Wednesday, May 23, 2007

Portal or not portal: When to go with a JSR 168 Portal ? Part 1

The question of using a Portal framework or not pops up quite often. Some are trying to fit anything as a portal while some others are avoiding portals at all cost including the cost of building their own monolithic infrastructure.


JSR-168 definition of a portal

A portal is a web based application that –commonly- provides personalization, single sign on, content aggregation from different sources and hosts the presentation layer of Information Systems.


Aggregation


A Portal is mostly about aggregation of content, it may not sound as a difficult task. Everybody used any template mechanism that is after all an aggregation of content. But using that kind of naive aggregation you would have encounter several issues.


The aggregated applications have to be build with the same technology. A JSF Portal would aggregate only JSF applications, a Struts portal would aggregate only Struts applications, and so on...


Portals bring more modularity to your architecture because you can put together several applications designed with different technologies: buy a portlet (a web application) made with Struts, create your own made with JSF, get a Portlet using regular JSP and portlet API from your partner and you can have them all living in the same portal with the possibility to have them on the same page of course. Add WSRP into the mix, and you can also aggregate content produced by another portal vendor and/or on another server. In the enterprise world soon or later we have to deal with multiple technologies, and the cost of rewriting legacy applications to that they can fit with the newly developed components is way too expensive in many cases.


Also we need to tell you that managing visual state of several portlets on a portal page is not a trivial task and portals are designed to efficiently and correctly aggregate markup of several applications on the same page.

WSRP

Web Services for remote portlets are often used by big corporations to share responsibilities transparently to the end-user.

One office in Toronto is in charge of the human resources related portlets and have their own servers, another in Paris is in charge of accountancy portlets and client of a third party server located in Sydney that will provide stock and weather portlets on a portal platform from a different vendor.

The end user could transparently split his page with a portlet coming from Toronto, another from Paris and two from Sydney, if the Sydney's server is out of order he would still have access to the other two portlets and will be happy to be able to ask for more vacation though the human resources portlet even though he would have to check another website to see the weather forecast for his vacation destination.



Benefit from an improving portal

While you can focus on the business part of your application, the portal framework you are working on will evolve. I don't see any portal vendor willing to stop supporting the JSR-168 and the coming JSR -286 as they evolve.

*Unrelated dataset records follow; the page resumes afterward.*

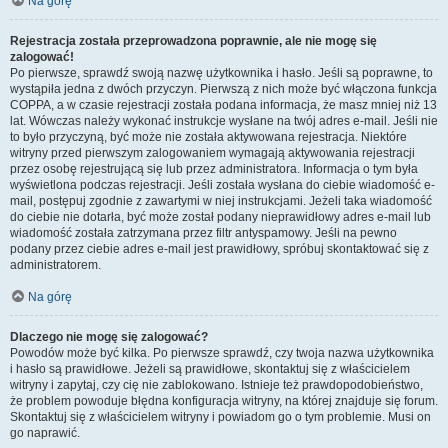
Na górę
Rejestracja została przeprowadzona poprawnie, ale nie mogę się
zalogować!
Po pierwsze, sprawdź swoją nazwę użytkownika i hasło. Jeśli są poprawne, to
wystąpiła jedna z dwóch przyczyn. Pierwszą z nich może być włączona funkcja
COPPA, a w czasie rejestracji została podana informacja, że masz mniej niż 13
lat. Wówczas należy wykonać instrukcje wysłane na twój adres e-mail. Jeśli nie
to było przyczyną, być może nie została aktywowana rejestracja. Niektóre
witryny przed pierwszym zalogowaniem wymagają aktywowania rejestracji
przez osobę rejestrującą się lub przez administratora. Informacja o tym była
wyświetlona podczas rejestracji. Jeśli została wysłana do ciebie wiadomość e-
mail, postępuj zgodnie z zawartymi w niej instrukcjami. Jeżeli taka wiadomość
do ciebie nie dotarła, być może został podany nieprawidłowy adres e-mail lub
wiadomość została zatrzymana przez filtr antyspamowy. Jeśli na pewno
podany przez ciebie adres e-mail jest prawidłowy, spróbuj skontaktować się z
administratorem.
Na górę
Dlaczego nie mogę się zalogować?
Powodów może być kilka. Po pierwsze sprawdź, czy twoja nazwa użytkownika
i hasło są prawidłowe. Jeżeli są prawidłowe, skontaktuj się z właścicielem
witryny i zapytaj, czy cię nie zablokowano. Istnieje też prawdopodobieństwo,
że problem powoduje błędna konfiguracja witryny, na której znajduje się forum.
Skontaktuj się z właścicielem witryny i powiadom go o tym problemie. Musi on
go naprawić.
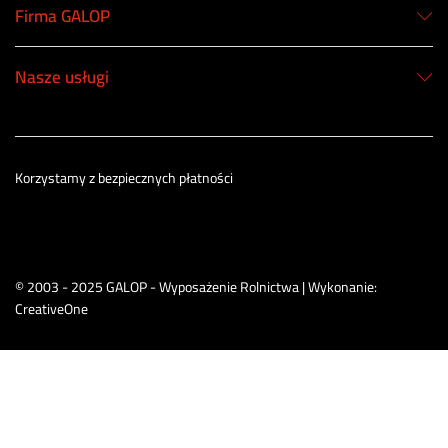
Firma GALOP
Nasze usługi
Korzystamy z bezpiecznych płatności
© 2003 - 2025 GALOP - Wyposażenie Rolnictwa | Wykonanie:
CreativeOne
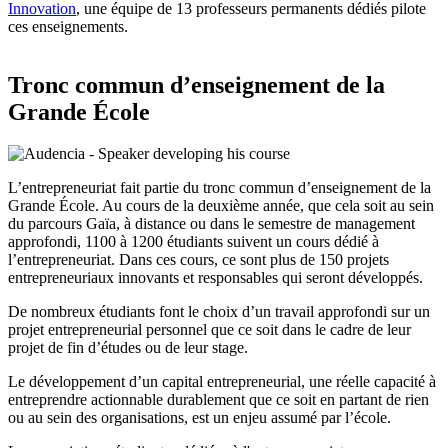
Innovation
, une équipe de 13 professeurs permanents dédiés pilote
ces enseignements.
Tronc commun d’enseignement de la
Grande École
L’entrepreneuriat fait partie du tronc commun d’enseignement de la
Grande École. Au cours de la deuxième année, que cela soit au sein
du parcours Gaïa, à distance ou dans le semestre de management
approfondi, 1100 à 1200 étudiants suivent un cours dédié à
l’entrepreneuriat. Dans ces cours, ce sont plus de 150 projets
entrepreneuriaux innovants et responsables qui seront développés.
De nombreux étudiants font le choix d’un travail approfondi sur un
projet entrepreneurial personnel que ce soit dans le cadre de leur
projet de fin d’études ou de leur stage.
Le développement d’un capital entrepreneurial, une réelle capacité à
entreprendre actionnable durablement que ce soit en partant de rien
ou au sein des organisations, est un enjeu assumé par l’école.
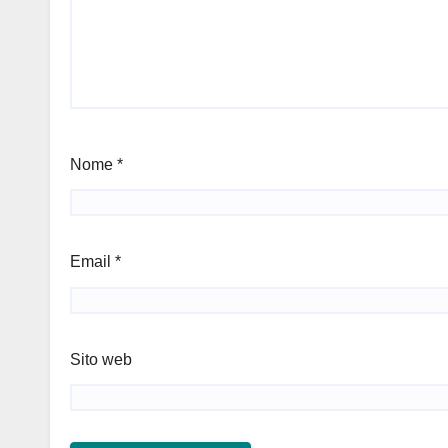
Nome
*
Email
*
Sito web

If you stick with the specification (it can be hard since the JSR-168 is lacking of some key features like the infamous inter-portlet communication) not only you will be able to change of portal vendor but even when sticking with one vendor, you would benefit from the new features of the portal. As an example, while one is building a portlet to provide his business, the JBoss portal team worked on drag and drop windows and partial refresh for windows.



Separation of responsibility

While a team works on designing portlets, another team can work on the portal itself, customizing a portal framework for their own needs.

The first team will work on the business portlet, make sure to implement all the actions and rendering methods for specific portlets.

The second team will make sure that the portal integrates well with their identity manager, that the page navigation is designed the way they require, that portlets/pages/portals can be secured the way they want.

JSR-168 also defines CSS styles to use, so a third team can also work on the graphic design independently.